Work required:
Print all of the records. Exclude the images.
==*==
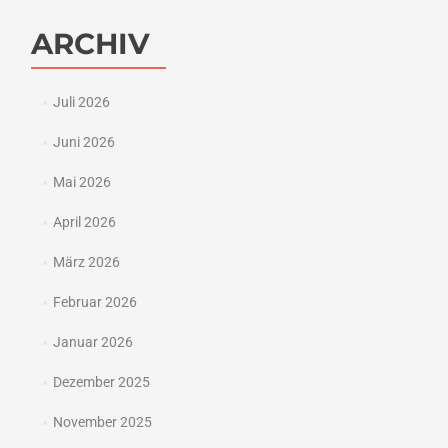
ARCHIV
Juli 2026
Juni 2026
Mai 2026
April 2026
März 2026
Februar 2026
Januar 2026
Dezember 2025
November 2025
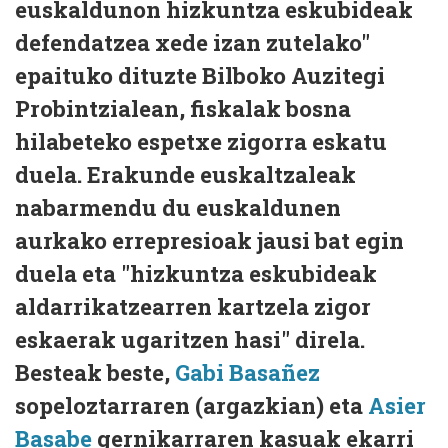
euskaldunon hizkuntza eskubideak
defendatzea xede izan zutelako"
epaituko dituzte Bilboko Auzitegi
Probintzialean, fiskalak bosna
hilabeteko espetxe zigorra eskatu
duela. Erakunde euskaltzaleak
nabarmendu du euskaldunen
aurkako errepresioak jausi bat egin
duela eta "hizkuntza eskubideak
aldarrikatzearren kartzela zigor
eskaerak ugaritzen hasi" direla.
Besteak beste,
Gabi Basañez
sopeloztarraren (argazkian) eta
Asier
Basabe
gernikarraren kasuak ekarri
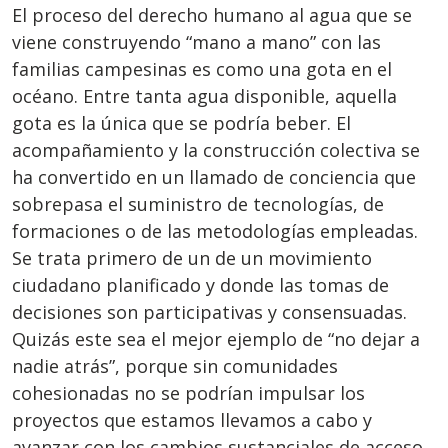
El proceso del derecho humano al agua que se
viene construyendo “mano a mano” con las
familias campesinas es como una gota en el
océano. Entre tanta agua disponible, aquella
gota es la única que se podría beber. El
acompañamiento y la construcción colectiva se
ha convertido en un llamado de conciencia que
sobrepasa el suministro de tecnologías, de
formaciones o de las metodologías empleadas.
Se trata primero de un de un movimiento
ciudadano planificado y donde las tomas de
decisiones son participativas y consensuadas.
Quizás este sea el mejor ejemplo de “no dejar a
nadie atrás”, porque sin comunidades
cohesionadas no se podrían impulsar los
proyectos que estamos llevamos a cabo y
avanzar con los cambios sustanciales de acceso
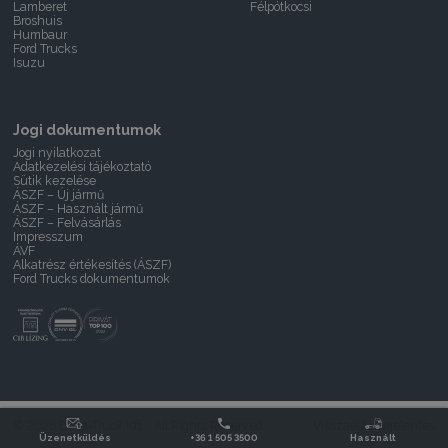
Lamberet
Félpótkocsi
Broshuis
Humbaur
Ford Trucks
Isuzu
Jogi dokumentumok
Jogi nyilatkozat
Adatkezelési tájékoztató
Sütik kezelése
ÁSZF – Új jármű
ÁSZF – Használt jármű
ÁSZF – Felvásárlás
Impresszum
ÁVF
Alkatrész értékesítés (ÁSZF)
Ford Trucks dokumentumok
© 2026 Delta-Truck Kft. · All Rights Reserved.
Visszaélés bejelentés
Üzenetküldés
+36 1 505 3500
Használt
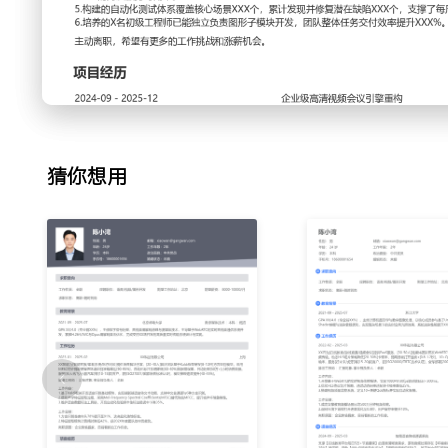
2.功能开发：负责实时音频引擎的关键模块开发，包括回声消
理；集成第三方音效库，实现虚拟背景、美声等增值功能；编
团队接入，保障功能按时上线。
3.性能优化：针对弱网环境下视频卡顿率偏高的问题，设计并
适应码率调整算法；优化视频帧的打包与重传策略，在实验室模
将视频流畅度评分提升XXX%。
4.技术攻坚：攻克Android端特定机型上硬件编码导致的绿
猜你想用
H.264编码器输出流，定位厂商驱动兼容性缺陷，通过软件
略，将相关用户投诉率降低XXX%。
5.质量保障：建立核心音视频模块的自动化测试流水线，覆盖
链路；设计模拟弱网、CPU高负载等异常场景的测试用例，将
缩短至X小时，缺陷逃逸率降低XXX%。
6.团队协作：指导X名初级工程师进行图形渲染管线的基础开
沉淀音视频前沿技术与踩坑经验文档X篇；参与跨部门需求评
推动X个重要客户定制化需求落地。
工作业绩：
1.主导完成的微服务与SFU架构升级，支撑了平台并发用户数从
==*==
Reply:
ARCHIV
Juli 2026
Juni 2026
Mai 2026
April 2026
März 2026
Februar 2026
Januar 2026
Dezember 2025
November 2025
euskaldunon hizkuntza eskubideak
defendatzea xede izan zutelako"
epaituko dituzte Bilboko Auzitegi
Probintzialean, fiskalak bosna
hilabeteko espetxe zigorra eskatu
duela. Erakunde euskaltzaleak
nabarmendu du euskaldunen
aurkako errepresioak jausi bat egin
duela eta "hizkuntza eskubideak
aldarrikatzearren kartzela zigor
eskaerak ugaritzen hasi" direla.
Besteak beste,
Gabi Basañez
sopeloztarraren (argazkian) eta
Asier
Basabe
gernikarraren kasuak ekarri
El proceso del derecho humano al agua que se
viene construyendo “mano a mano” con las
familias campesinas es como una gota en el
océano. Entre tanta agua disponible, aquella
gota es la única que se podría beber. El
acompañamiento y la construcción colectiva se
ha convertido en un llamado de conciencia que
sobrepasa el suministro de tecnologías, de
formaciones o de las metodologías empleadas.
Se trata primero de un de un movimiento
ciudadano planificado y donde las tomas de
decisiones son participativas y consensuadas.
Quizás este sea el mejor ejemplo de “no dejar a
nadie atrás”, porque sin comunidades
cohesionadas no se podrían impulsar los
proyectos que estamos llevamos a cabo y
avanzar con los cambios sustanciales de acceso
Lamberet
Félpótkocsi
Broshuis
Humbaur
Ford Trucks
Isuzu
Jogi dokumentumok
Jogi nyilatkozat
Adatkezelési tájékoztató
Sütik kezelése
ÁSZF – Új jármű
ÁSZF – Használt jármű
ÁSZF – Felvásárlás
Impresszum
ÁVF
Alkatrész értékesítés (ÁSZF)
Ford Trucks dokumentumok
© 2026 Delta-Truck Kft. · All Rights Reserved.
Visszaélés bejelentés
Üzenetküldés
+36 1 505 3500
Használt
2.功能开发：负责实时音频引擎的关键模块开发，包括回声消
理；集成第三方音效库，实现虚拟背景、美声等增值功能；编
团队接入，保障功能按时上线。
3.性能优化：针对弱网环境下视频卡顿率偏高的问题，设计并
适应码率调整算法；优化视频帧的打包与重传策略，在实验室模
将视频流畅度评分提升XXX%。
4.技术攻坚：攻克Android端特定机型上硬件编码导致的绿
猜你想用
H.264编码器输出流，定位厂商驱动兼容性缺陷，通过软件
略，将相关用户投诉率降低XXX%。
5.质量保障：建立核心音视频模块的自动化测试流水线，覆盖
链路；设计模拟弱网、CPU高负载等异常场景的测试用例，将
缩短至X小时，缺陷逃逸率降低XXX%。
6.团队协作：指导X名初级工程师进行图形渲染管线的基础开
沉淀音视频前沿技术与踩坑经验文档X篇；参与跨部门需求评
推动X个重要客户定制化需求落地。
工作业绩：
1.主导完成的微服务与SFU架构升级，支撑了平台并发用户数从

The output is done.